Dunque tagliare le emissioni molto di più (sia della teoria che ancor più della pratica). Ma come? Innanzitutto definendo degli Ndc (Contributi determinati a livello nazionale) molto più ambiziosi degli attuali. E poi attuando politiche in grado di conseguirli. Per esempio, impegnandosi a a eliminare la produzione nazionale di energia elettrica da carbone e gas fossile, rispettivamente entro il 2030 e il 2035. Porre fine ai finanziamenti pubblici e ad altri tipi di sostegno ai combustibili fossili all’estero. “L’Italia e il Giappone, l’attuale e la precedente presidenza del G7, sono tra i primi 5 Paesi che sovvenzionano progetti di combustibili fossili nel G20”, fanno notare da Climate Analytics. E ancora: accelerare l’obiettivo (concordato da tutti a Cop28) di triplicare le energie rinnovabili e raddoppiare l’efficienza energetica entro il 2030.

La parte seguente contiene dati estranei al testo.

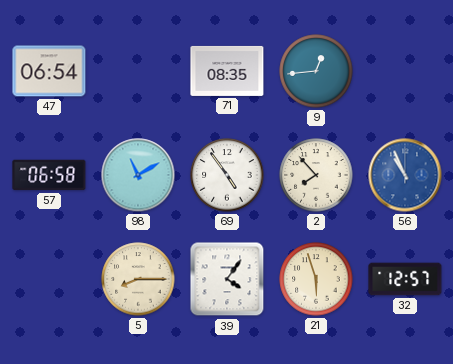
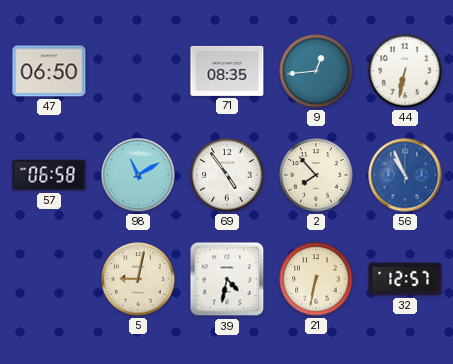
47: 06:54 -> 06:50
44: none -> 6:32
5: 8:15 -> 9:02
39: 4:06 -> 4:32
21: 5:57 -> 6:32
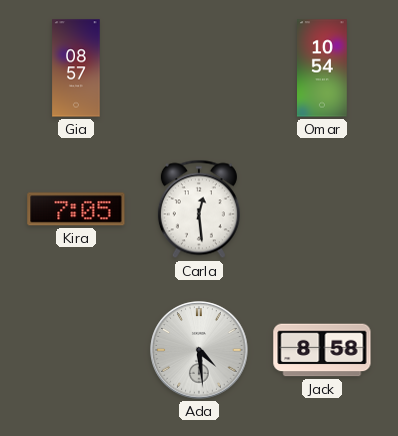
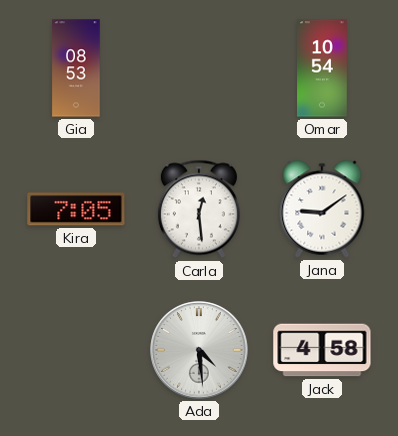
Gia: 08:57 -> 08:53
Jana: none -> 9:09
Jack: 8:58 -> 4:58
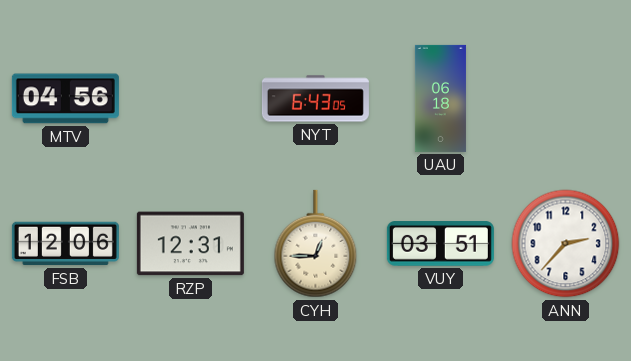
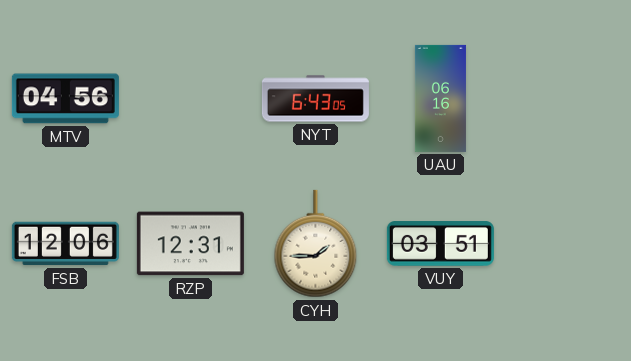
UAU: 06:18 -> 06:16
CYH: 12:45 -> 1:45
ANN: 2:37 -> none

Recepiranno tali input i “sette Grandi” riuniti a Torino? Difficile. Il Giappone è molto legato al carbone, l’Italia continua a sognare un ruolo da “hub europeo del gas”, a promettere battaglia contro il divieto europeo di produrre automobili a combustione interna a partire dal 2035 scommettendo sui biocombustibili. Nonostante lo stop a nuove esportazioni di gas naturale liquefatto da parte dell’Amministrazione Biden, gli Usa restano tra i principali produttori mondiali di gas fossili. Così come il Canada. Il G7 procede in ordine sparso anche sul nucleare. La Germania vi ha rinunciato (e c’è chi attribuisce a tale stop la crisi economica tedesca). La Francia continua a puntarci e l’Italia vorrebbe imitarla. Domenica a Torino anche un convegno sull’energia atomica organizzato da Newcleo, Atlantic Council e ISPI, “The Role of Nuclear in the Energy Transition”: tra gli ospiti, il direttore esecutivo dell’Agenzia internazionale per l’energia Fatih Birol. Lo stesso Birol, sempre domenica a Torino, terrà un discorso alla conferenza degli industriali del G7 (la sigla in questo caso è B7: Business Federations of the Group of Seven), altro evento organizzato in vista del G7 energia e clima.
Tornando al vertice dei ministri: come capiremo se è stato un successo?. “Occorrerà leggere con grande attenzione la dichiarazione finale di Torino per capire come sono andate davvero le cose”, spiega Luca Bergamaschi, cofondatore di Ecco, il think tank italiano per il clima. “Ai temi davvero importanti per il G7 sarà dedicato ampio spazio, mentre poche righe potrebbero essere riservate a tematiche che interessano i singoli governi. Che però poi li potrebbero rivendicare di fronte ai media come un riconoscimento della loro posizione. Potrebbe essere il caso del gas naturale, dei biocombustibili e del nucleare per l’Italia”. C’è infine la finanza climatica. I Paesi ricchi sono ancora lontani dal mantenere la promessa fatta anni fa: 100 miliardi di dollari l’anno fino al 2025. E dopo il 2025? Non ci sono promesse né impegni. Se ne parlerà appunto a Baku, in Azerbaigian, il prossimo novembre a Cop29. Ma di certo ne parleranno anche i ministri e gli inviati speciali per il clima lunedì e martedì a Torino.